Transfiguration Sunday (last before Lent)
Moses brings the ten commandments down from Mount Sinai – and his encounter with God is reflected in the shining of his face.
‘Mighty King, lover of justice, you have established equity; you have executed justice and righteousness in Jacob. Extol the LORD our God; worship at his footstool. Holy is he!’
2 Corinthians 3:12-4:2
The hope we have in Christ transforms us; through Christ we are able to see God; and by the Spirit we are transformed
Luke 9:28-36, (37-43a)
Jesus is revealed as the fulfillment of the law and the prophets, and the one to whom God commands us to listen. After this revelation, he shows his power through a miracle of healing.
Points to ponder
In the Transfiguration, Jesus is revealed as the one who is both truly God and truly man – the Son of God, the Chosen. The revelation is a sudden one: like Moses, Jesus has gone up the mountain to commune with God, and as he prays, his appearance in transformed, and he, Moses and Elijah talk ‘in glory’.

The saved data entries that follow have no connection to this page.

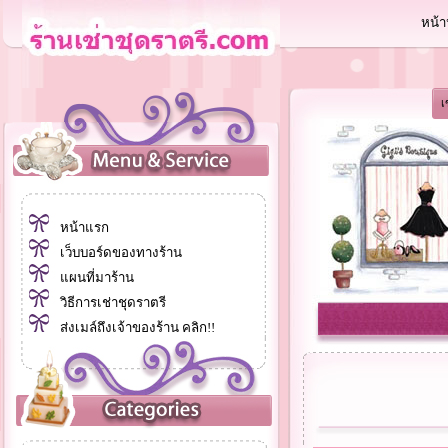
หน้า
เ
หน้าแรก
เว็บบอร์ดของทางร้าน
แผนที่มาร้าน
วิธีการเช่าชุดราตรี
ส่งเมล์ถึงเจ้าของร้าน คลิก!!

God’s holiness, as the psalmist reminds us, is truly awesome – that is, it inspires awe and wonder. It is so awesome that after the Fall, direct encounters with God in the Hebrew Scriptures are rare: they are simply too overwhelming for all but a very few. Even indirect contact can be overwhelming: Moses, is so transformed by his encounter with God that people are afraid to come near him.
But Christ, the Emmanuel – God with us, makes the presence of God accessible. While he remains the awesome figure of the mountaintop, he is also the teacher, friend and companion of the disciples along the way. And he shows them – and us – what a human life united with God, reflecting God’s love, should look like.
And, says Paul, his gift to us is the hope of transformation. As we turn to the Lord, we see God and we receive the Spirit of freedom. This Spirit works to transform us into the same image, the image of God’s glory. It’s not something to be afraid of, but to be longed for. And the transformation doesn’t separate us from the world, but helps us to bear the image of God’s love into it, as Christ did.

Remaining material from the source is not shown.